= TASK ITEM =
The response should hold each line from the entries below where "Frauen" is found.

++++++++++++++++++++

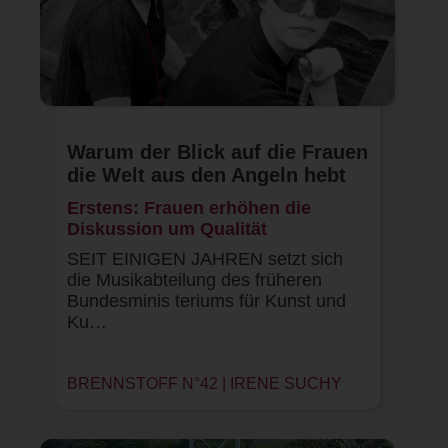
Warum der Blick auf die Frauen
die Welt aus den Angeln hebt
Erstens: Frauen erhöhen die
Diskussion um Qualität
SEIT EINIGEN JAHREN setzt sich
die Musikabteilung des früheren
Bundesminis teriums für Kunst und
Ku…
BRENNSTOFF N°42 | IRENE SUCHY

++++++++++++++++++++

= RESULT OF THE TASK =
Warum der Blick auf die Frauen
Erstens: Frauen erhöhen die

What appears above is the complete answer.